**PROBLEM DETAILS**. Pull out each line of the data that includes the word "Dial".

**RECORD EXTRACTS**.
########################################

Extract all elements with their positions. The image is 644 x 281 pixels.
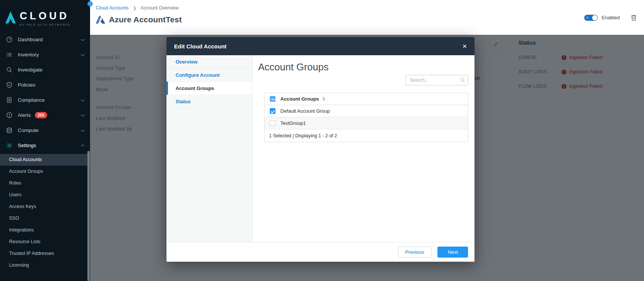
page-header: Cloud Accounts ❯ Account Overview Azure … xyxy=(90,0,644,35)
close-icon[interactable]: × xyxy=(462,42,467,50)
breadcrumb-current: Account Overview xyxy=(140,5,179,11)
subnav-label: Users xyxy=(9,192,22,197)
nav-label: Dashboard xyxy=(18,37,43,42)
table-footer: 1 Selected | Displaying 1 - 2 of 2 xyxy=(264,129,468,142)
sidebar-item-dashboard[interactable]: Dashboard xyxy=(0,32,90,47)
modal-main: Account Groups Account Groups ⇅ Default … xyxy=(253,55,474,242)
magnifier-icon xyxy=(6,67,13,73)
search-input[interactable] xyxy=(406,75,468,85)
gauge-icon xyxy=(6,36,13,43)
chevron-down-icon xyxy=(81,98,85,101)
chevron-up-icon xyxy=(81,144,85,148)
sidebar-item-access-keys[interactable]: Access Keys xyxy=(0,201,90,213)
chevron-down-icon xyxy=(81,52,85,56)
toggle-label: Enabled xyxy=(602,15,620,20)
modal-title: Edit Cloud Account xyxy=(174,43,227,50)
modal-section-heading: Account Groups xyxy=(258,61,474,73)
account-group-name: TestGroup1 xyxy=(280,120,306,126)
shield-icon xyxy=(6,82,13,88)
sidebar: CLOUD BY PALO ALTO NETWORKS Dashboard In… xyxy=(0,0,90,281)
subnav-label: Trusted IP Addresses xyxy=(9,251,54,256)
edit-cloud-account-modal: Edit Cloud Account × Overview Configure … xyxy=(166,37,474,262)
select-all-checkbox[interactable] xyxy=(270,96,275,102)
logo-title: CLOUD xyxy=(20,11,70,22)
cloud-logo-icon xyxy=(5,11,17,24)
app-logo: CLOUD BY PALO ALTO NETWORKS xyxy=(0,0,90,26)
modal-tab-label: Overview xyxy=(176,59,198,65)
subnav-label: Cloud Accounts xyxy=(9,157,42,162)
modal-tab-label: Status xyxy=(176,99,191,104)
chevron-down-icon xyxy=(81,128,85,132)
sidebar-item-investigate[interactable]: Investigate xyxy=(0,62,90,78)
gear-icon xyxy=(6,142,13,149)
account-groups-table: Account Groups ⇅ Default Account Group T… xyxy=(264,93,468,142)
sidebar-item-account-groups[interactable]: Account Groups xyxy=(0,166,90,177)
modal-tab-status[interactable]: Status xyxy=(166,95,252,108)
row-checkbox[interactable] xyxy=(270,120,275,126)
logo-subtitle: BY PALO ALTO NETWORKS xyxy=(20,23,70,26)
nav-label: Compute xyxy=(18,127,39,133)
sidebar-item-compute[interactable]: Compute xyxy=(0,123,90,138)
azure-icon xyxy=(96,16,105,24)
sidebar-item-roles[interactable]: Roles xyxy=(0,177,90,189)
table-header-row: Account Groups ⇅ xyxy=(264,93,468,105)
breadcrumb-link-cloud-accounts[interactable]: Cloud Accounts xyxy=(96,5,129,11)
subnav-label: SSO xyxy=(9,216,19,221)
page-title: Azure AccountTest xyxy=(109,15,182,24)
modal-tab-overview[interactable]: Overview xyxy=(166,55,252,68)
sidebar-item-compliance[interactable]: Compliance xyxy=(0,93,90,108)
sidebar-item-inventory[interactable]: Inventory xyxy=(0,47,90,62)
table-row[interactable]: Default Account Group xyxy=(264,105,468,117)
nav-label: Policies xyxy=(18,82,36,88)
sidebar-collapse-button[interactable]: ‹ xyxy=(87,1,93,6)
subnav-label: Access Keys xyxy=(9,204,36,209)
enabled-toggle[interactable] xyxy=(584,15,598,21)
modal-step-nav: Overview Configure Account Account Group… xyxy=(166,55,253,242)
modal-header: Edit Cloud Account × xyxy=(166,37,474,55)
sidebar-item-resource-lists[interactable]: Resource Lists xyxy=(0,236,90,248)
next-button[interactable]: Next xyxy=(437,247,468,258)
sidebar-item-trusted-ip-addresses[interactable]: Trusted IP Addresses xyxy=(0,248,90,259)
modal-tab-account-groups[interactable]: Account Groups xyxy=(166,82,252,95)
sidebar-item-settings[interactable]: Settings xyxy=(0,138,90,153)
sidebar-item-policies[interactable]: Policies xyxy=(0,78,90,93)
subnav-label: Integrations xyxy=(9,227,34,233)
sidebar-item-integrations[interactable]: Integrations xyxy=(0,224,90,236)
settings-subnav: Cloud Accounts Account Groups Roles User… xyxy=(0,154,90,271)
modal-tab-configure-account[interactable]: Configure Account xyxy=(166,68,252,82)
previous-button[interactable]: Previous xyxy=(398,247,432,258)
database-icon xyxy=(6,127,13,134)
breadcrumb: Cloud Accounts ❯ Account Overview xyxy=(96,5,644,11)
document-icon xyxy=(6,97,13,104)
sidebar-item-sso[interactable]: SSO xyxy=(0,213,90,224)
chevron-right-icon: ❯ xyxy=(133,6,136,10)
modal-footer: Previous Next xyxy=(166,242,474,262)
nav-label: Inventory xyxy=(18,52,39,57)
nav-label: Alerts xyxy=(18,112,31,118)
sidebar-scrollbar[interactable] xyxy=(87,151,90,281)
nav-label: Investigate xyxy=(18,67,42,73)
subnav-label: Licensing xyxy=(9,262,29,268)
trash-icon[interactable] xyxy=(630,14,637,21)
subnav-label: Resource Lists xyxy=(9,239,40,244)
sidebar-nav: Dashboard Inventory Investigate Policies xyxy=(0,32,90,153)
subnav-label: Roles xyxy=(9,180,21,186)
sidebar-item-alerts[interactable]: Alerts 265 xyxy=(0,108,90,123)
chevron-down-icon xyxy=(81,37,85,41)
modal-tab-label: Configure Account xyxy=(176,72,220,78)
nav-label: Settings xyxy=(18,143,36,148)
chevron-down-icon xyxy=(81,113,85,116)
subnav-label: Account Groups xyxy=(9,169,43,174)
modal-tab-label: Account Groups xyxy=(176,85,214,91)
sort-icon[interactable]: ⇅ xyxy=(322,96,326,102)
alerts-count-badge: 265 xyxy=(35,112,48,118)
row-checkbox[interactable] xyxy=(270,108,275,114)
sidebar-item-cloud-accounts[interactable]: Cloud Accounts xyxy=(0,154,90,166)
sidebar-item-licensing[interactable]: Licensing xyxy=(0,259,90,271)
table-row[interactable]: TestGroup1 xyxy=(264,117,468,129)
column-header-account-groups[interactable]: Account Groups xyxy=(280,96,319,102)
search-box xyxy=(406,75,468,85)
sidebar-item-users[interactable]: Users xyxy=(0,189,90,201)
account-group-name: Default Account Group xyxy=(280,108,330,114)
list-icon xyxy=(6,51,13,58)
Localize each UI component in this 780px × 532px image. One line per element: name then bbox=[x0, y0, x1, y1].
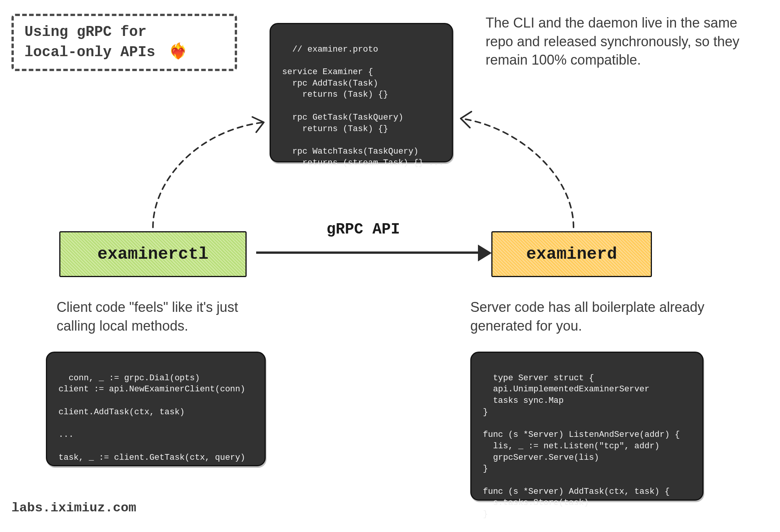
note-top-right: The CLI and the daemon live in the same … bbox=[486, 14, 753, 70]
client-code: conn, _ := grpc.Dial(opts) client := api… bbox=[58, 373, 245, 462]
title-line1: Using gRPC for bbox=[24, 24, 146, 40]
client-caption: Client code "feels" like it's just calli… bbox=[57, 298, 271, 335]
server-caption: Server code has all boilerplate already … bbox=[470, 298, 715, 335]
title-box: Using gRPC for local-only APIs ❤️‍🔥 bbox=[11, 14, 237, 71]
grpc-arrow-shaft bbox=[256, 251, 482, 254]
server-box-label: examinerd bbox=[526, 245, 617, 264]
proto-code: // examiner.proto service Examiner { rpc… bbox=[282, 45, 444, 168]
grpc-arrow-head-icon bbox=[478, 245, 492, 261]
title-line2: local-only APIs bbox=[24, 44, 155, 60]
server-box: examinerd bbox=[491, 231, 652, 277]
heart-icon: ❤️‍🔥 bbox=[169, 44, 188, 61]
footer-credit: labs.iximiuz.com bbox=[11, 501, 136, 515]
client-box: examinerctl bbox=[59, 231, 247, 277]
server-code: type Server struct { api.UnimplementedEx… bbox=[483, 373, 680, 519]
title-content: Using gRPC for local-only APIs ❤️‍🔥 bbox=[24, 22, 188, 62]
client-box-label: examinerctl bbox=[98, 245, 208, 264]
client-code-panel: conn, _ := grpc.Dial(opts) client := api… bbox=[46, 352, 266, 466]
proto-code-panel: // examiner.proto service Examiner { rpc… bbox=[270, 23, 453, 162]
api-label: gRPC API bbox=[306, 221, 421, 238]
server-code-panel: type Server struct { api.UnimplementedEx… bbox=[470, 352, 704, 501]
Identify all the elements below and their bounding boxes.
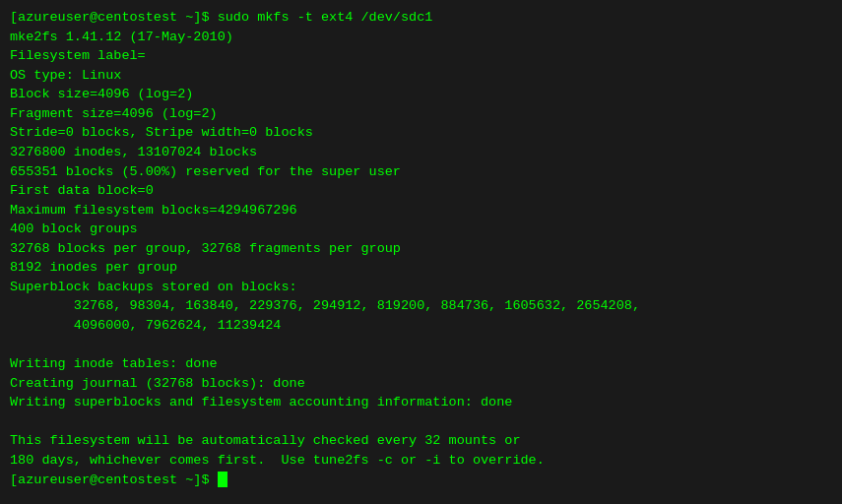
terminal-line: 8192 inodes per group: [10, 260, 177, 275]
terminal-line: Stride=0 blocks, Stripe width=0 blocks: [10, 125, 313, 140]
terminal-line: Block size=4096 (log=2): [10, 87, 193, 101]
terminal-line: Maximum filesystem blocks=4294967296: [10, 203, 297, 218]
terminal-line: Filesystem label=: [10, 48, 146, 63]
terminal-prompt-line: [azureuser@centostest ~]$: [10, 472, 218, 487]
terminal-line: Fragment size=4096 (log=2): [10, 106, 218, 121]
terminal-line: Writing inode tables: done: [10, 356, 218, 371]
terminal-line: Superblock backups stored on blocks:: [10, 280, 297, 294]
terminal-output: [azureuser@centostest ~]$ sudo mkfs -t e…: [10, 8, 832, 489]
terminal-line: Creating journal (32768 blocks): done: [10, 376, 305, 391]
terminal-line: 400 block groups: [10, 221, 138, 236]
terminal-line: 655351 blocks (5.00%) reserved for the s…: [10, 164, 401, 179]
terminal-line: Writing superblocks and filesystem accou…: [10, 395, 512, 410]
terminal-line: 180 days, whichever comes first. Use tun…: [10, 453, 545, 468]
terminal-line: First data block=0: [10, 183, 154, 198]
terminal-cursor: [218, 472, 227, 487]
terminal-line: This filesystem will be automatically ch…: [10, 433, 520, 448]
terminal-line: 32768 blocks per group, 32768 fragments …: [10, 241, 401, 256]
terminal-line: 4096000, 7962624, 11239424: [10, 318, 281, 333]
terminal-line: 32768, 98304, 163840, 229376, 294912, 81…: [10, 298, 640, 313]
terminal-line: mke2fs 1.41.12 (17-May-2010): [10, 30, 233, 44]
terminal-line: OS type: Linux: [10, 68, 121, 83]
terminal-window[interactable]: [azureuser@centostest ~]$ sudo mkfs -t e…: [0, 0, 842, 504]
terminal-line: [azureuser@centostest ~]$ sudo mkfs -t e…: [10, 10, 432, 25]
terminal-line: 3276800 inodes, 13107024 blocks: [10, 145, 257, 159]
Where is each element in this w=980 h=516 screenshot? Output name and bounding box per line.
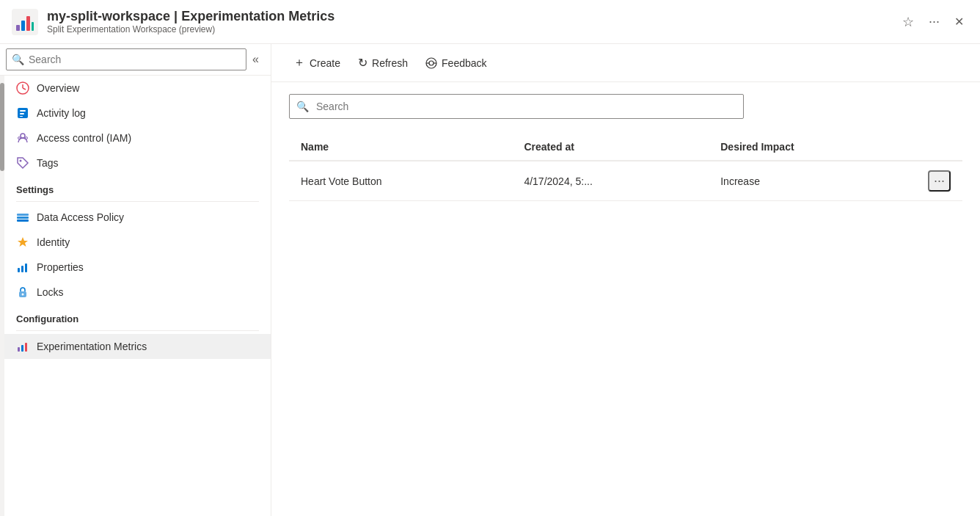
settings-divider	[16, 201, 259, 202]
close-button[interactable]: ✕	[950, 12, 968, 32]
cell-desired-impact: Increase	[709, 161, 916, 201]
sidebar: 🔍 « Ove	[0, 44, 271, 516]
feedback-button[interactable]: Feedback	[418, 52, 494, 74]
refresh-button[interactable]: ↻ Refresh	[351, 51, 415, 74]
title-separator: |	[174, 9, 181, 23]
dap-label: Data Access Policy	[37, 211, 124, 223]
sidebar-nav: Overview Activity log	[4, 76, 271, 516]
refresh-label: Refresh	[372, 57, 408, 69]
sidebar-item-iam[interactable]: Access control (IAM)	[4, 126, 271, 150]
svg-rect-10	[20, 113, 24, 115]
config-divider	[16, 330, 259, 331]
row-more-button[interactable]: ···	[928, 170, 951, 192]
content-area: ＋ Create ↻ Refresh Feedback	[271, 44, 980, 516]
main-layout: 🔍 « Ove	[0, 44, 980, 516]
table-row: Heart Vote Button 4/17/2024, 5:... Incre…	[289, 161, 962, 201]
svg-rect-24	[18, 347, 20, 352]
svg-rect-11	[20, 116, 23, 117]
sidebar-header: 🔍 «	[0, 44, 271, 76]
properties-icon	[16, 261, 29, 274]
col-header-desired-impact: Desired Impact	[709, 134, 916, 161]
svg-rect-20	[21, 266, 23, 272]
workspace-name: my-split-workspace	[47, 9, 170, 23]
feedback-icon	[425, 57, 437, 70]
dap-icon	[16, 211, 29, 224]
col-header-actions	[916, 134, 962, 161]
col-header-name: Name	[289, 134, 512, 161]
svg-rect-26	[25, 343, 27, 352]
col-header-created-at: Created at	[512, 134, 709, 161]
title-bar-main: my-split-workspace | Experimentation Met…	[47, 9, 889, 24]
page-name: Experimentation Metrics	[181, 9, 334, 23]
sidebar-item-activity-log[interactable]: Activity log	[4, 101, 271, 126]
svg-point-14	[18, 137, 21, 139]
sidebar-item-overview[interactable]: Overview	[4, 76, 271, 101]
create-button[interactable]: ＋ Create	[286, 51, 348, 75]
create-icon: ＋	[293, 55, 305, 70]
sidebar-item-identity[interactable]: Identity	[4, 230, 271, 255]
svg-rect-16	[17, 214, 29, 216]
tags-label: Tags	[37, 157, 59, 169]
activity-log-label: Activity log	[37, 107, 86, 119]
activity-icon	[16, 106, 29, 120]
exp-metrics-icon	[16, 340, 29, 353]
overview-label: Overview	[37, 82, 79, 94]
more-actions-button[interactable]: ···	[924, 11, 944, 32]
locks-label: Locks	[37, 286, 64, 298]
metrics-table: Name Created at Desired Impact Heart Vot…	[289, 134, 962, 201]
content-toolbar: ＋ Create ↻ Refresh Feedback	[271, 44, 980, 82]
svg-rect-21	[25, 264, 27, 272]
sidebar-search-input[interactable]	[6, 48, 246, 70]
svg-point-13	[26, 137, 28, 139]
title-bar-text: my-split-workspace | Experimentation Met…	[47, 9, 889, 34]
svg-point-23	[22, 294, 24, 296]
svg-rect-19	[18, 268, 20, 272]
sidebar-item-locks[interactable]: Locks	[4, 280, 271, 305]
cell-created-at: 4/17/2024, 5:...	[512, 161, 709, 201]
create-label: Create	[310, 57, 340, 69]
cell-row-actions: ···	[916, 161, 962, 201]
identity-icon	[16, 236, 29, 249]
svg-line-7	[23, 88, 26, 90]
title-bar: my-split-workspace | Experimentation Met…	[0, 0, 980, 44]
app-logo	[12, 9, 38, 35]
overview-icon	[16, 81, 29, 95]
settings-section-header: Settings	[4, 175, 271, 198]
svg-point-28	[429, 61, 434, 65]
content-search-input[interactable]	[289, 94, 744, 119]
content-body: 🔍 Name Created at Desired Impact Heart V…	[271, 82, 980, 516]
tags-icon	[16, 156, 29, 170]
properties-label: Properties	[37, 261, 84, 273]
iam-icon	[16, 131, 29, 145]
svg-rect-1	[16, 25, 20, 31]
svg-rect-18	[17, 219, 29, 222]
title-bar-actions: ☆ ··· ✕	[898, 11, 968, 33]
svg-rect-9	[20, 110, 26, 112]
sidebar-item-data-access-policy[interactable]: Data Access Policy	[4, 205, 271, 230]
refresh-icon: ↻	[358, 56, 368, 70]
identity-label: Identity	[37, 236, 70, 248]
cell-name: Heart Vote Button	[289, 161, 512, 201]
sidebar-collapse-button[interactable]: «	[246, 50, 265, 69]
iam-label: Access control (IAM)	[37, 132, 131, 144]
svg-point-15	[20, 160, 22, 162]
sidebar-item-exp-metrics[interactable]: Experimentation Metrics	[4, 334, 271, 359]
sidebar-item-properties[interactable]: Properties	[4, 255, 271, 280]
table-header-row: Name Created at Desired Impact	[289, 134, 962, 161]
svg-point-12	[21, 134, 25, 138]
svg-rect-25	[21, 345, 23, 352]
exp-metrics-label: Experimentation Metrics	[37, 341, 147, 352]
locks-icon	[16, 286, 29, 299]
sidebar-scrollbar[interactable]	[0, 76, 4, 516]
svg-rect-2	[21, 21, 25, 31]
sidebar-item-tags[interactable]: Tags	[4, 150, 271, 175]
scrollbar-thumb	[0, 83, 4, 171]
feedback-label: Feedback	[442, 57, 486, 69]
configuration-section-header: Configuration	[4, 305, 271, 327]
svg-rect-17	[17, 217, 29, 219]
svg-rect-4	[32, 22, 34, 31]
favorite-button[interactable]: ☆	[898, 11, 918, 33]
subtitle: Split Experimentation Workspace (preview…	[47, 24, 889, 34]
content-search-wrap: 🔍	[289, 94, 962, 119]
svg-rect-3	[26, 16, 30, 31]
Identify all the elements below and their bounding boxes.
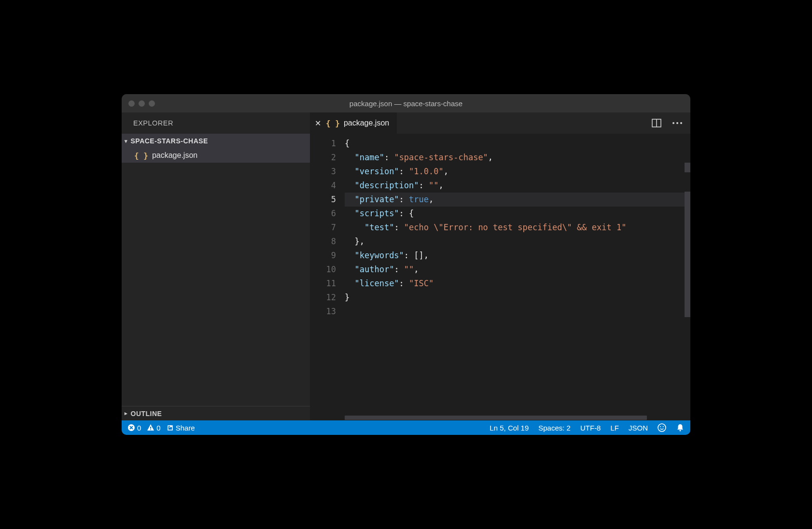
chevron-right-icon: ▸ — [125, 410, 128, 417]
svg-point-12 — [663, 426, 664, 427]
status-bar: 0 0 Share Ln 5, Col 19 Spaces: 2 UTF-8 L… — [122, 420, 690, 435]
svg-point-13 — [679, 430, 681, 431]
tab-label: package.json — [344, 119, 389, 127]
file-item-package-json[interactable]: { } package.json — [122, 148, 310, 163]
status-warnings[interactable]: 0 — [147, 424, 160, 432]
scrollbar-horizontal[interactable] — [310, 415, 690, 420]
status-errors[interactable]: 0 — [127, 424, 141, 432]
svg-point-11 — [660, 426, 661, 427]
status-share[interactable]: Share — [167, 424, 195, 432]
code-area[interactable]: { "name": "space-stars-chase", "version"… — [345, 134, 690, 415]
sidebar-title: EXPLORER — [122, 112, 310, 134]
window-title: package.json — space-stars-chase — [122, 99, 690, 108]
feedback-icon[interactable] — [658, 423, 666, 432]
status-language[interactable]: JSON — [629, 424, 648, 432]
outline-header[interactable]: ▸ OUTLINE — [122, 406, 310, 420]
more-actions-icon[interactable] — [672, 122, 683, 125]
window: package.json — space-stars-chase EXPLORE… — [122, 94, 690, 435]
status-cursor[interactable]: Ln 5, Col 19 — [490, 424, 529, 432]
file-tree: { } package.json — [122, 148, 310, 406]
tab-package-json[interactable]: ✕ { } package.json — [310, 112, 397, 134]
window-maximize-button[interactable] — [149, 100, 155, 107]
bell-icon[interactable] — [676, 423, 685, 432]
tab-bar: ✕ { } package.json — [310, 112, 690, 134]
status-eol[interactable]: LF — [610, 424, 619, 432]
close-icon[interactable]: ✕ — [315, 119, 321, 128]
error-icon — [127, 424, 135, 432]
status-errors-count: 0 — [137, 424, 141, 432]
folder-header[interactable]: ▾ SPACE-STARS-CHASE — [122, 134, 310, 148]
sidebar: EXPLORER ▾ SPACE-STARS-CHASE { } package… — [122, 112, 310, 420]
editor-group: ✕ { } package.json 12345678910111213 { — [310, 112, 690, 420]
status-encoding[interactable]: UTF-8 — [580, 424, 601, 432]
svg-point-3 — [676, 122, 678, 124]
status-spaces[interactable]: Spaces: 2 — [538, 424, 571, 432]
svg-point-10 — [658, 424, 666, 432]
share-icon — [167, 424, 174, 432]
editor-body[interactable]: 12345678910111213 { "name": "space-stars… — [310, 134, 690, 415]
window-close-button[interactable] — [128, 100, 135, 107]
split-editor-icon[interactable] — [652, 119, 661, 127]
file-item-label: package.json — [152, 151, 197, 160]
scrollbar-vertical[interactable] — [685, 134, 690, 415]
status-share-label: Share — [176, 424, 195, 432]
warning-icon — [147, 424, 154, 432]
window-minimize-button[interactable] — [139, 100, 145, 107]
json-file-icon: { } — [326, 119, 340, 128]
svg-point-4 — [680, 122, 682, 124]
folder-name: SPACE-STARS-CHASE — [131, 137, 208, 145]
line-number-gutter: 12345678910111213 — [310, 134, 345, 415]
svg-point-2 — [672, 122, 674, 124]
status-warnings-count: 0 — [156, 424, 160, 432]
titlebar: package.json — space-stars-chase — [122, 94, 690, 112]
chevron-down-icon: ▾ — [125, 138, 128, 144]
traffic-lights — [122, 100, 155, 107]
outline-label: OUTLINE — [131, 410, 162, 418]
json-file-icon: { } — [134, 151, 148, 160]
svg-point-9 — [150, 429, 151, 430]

########################################

**EXERCISE RESULT**.
client-code: conn, _ := grpc.Dial(opts) client := api… bbox=[58, 373, 245, 462]
client-code-panel: conn, _ := grpc.Dial(opts) client := api… bbox=[46, 352, 266, 466]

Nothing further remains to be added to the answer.